Cancer :: Older people more likely to be diagnosed with late stage of cancer

A survey of stomach and kidney cancer patients in Los Angeles revealed that those who were diagnosed in a late stage of disease ? when cancer is harder to treat successfully ? were likely to be older, living in an unsafe neighborhood and traveling at least 45 minutes to get to the doctor.

Researchers at the University of Southern California’s Keck School of Medicine cite two general types of personal risk factors associated with late cancer diagnosis: socio-economic, or cultural, factors related to knowledge about the health care system and difficulties accessing it; and individuals’ failure to give priority to medical care, despite having access to it.

While minorities have been shown to have higher rates of dying from cancer, it hasn’t always been clear why, said Ann Hamilton, Ph.D., assistant professor of preventive medicine at USC. Using proportions of minorities in census tracts or income and education statistics hasn’t been totally effective in identifying subgroups at higher risk.

Hamilton and USC colleague Myles Cockburn mailed a questionnaire to patients diagnosed with stomach and kidney cancer between 2000 and 2001 in Los Angeles County, which has a large Hispanic population. It asked about, among other things, access to care, acculturation, neighborhood environment, other diseases and demographic information. The acculturation scale was based on a series of questions, such as, ?What language do you speak primarily at home ? English, Spanish or both?’

Hamilton and Cockburn also wanted to identify “neighborhood-related” factors that could help predict population subgroups at higher risk for being diagnosed late, in addition to personal risk factors. “I wanted to identify new combinations of individual risk factors as well as ecological factors at the census tract level that could be used to better predict subgroups at higher risk,” Hamilton said.

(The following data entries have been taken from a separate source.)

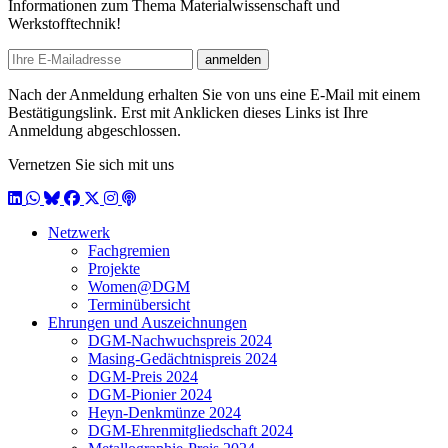
Informationen zum Thema Materialwissenschaft und
Werkstofftechnik!
E-mail
anmelden
Nach der Anmeldung erhalten Sie von uns eine E-Mail mit einem
Bestätigungslink. Erst mit Anklicken dieses Links ist Ihre
Anmeldung abgeschlossen.
Vernetzen Sie sich mit uns
LinkedIn
WhatsApp
BlueSky
Facebook
X / Twitter
Instagram
Podcast
Netzwerk
Fachgremien
Projekte
Women@DGM
Terminübersicht
Ehrungen und Auszeichnungen
DGM-Nachwuchspreis 2024
Masing-Gedächtnispreis 2024
DGM-Preis 2024
DGM-Pionier 2024
Heyn-Denkmünze 2024
DGM-Ehrenmitgliedschaft 2024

The researchers found that, at the census tract level, the percentage of people who speak a language other than English at home, the percentage of Hispanics 25 or older with less than a ninth grade education, percent unemployed and percent using public transportation were correlated with a higher percentage of cancers being diagnosed at a later stage.

“In using both ecological and personal measures, we were trying to determine how both factors may increase risk. We were assessing the effect of personal risk factors in the context of the neighborhood environment,” Hamilton said. “For example, we found an indication that after taking other factors into account, a person with a lower level of acculturation who lived in an area where few others speak English was more likely to be diagnosed at a later stage of disease than the same type of person who lived in an area where most spoke English.”

The results, Hamilton said, may help better target disease intervention programs for those most vulnerable and at risk.